FAQ

溶融亜鉛めっきFAQ

23.亜鉛めっき表面が光沢を失ったり光沢にばらつきがあるのは?開く

亜鉛めっき製品は、大気中で使用しているとめっき層表面に緻密な亜鉛酸化物皮膜を形成します。亜鉛めっきが優れた耐食性をもっているのは、この亜鉛酸化皮膜が下地を保護するからです。

めっき直後の酸化皮膜は0.1 ミクロン以下と非常に薄いため、光を透過し、下地の亜鉛の光沢をわれわれの目に見せますが、時間の経過とともに次第に酸化皮膜が厚くなり光を透過しなくなり、光沢を失います。
次に亜鉛めっき表面の光沢の違いには三つの形態があります。

(1) 金属亜鉛の光沢があるものとないもの

被めっき材の材質などに起因して生じるやけの現象によるもので、部材ごとまたは部分的につや消し、または灰色などの状態となったものです。

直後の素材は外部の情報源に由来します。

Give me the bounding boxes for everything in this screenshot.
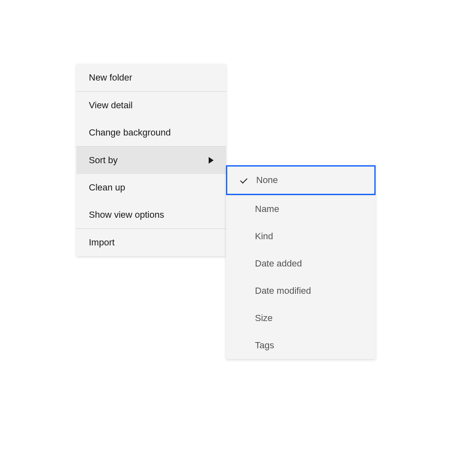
submenu-item-date-modified[interactable]: Date modified — [226, 277, 376, 305]
menu-item-view-detail[interactable]: View detail — [76, 92, 226, 119]
menu-item-label: Change background — [89, 127, 171, 138]
submenu-item-none[interactable]: None — [226, 165, 376, 195]
sort-by-submenu: None Name Kind Date added Date modified … — [226, 165, 376, 359]
submenu-item-label: Tags — [255, 340, 363, 351]
menu-item-label: New folder — [89, 72, 132, 83]
submenu-item-label: Kind — [255, 231, 363, 242]
submenu-item-label: Date modified — [255, 286, 363, 296]
menu-item-clean-up[interactable]: Clean up — [76, 174, 226, 201]
menu-item-label: View detail — [89, 100, 133, 111]
menu-item-change-background[interactable]: Change background — [76, 119, 226, 146]
submenu-item-label: Name — [255, 204, 363, 214]
submenu-item-name[interactable]: Name — [226, 195, 376, 223]
menu-item-sort-by[interactable]: Sort by — [76, 147, 226, 174]
check-slot — [240, 177, 256, 183]
menu-item-label: Import — [89, 237, 114, 248]
menu-item-label: Show view options — [89, 209, 164, 220]
submenu-item-label: None — [256, 175, 362, 186]
submenu-item-kind[interactable]: Kind — [226, 223, 376, 250]
menu-item-import[interactable]: Import — [76, 229, 226, 256]
chevron-right-icon — [209, 157, 214, 164]
submenu-item-date-added[interactable]: Date added — [226, 250, 376, 277]
menu-item-show-view-options[interactable]: Show view options — [76, 201, 226, 228]
menu-item-new-folder[interactable]: New folder — [76, 64, 226, 91]
submenu-item-tags[interactable]: Tags — [226, 332, 376, 359]
menu-item-label: Sort by — [89, 155, 118, 166]
submenu-item-label: Size — [255, 313, 363, 324]
menu-item-label: Clean up — [89, 182, 125, 193]
check-icon — [240, 177, 248, 183]
submenu-item-label: Date added — [255, 258, 363, 269]
context-menu: New folder View detail Change background… — [76, 64, 226, 256]
submenu-item-size[interactable]: Size — [226, 305, 376, 332]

やけは鉄?亜鉛合金層(ζ層)がめっき表面まで成長して生じますが、めっき層であることには変わりはなく、耐食性上は特に問題とはなりません。なお、めっき層の断面組織についてはQ6を参照して下さい。

(2) 光沢に青色や黄色などの違いのあるもの

めっき層表面の酸化皮膜の状態によって生じます。空気中の湿気と炭酸ガスがはたらいて、できる塩基性炭酸亜鉛の皮膜は青みを帯びて見えます。めっき浴の温度が低いときは黄色、青色など様々の色があらわれることがありますが、これは酸化皮膜の干渉色であります。

(3) 花模様(スパングル)のあるもの

薄板をめっきした場合に多く見られます。亜鉛が凝固するとき結晶の核の発生にはいくらか遅速があるので、自然の凝固にまかせた場合、大小種々の花模様が入り乱れて形成されます。核の発生を人為的に操作し、規則的に花模様を形成する技術が開発され実用化されていましたが、この場合めっき後の加工性が若干低下するため、最近では加工性が良く、めっき面への塗装性も優れている、花模様の細かいものか、または全く認められないものが多く採用されています。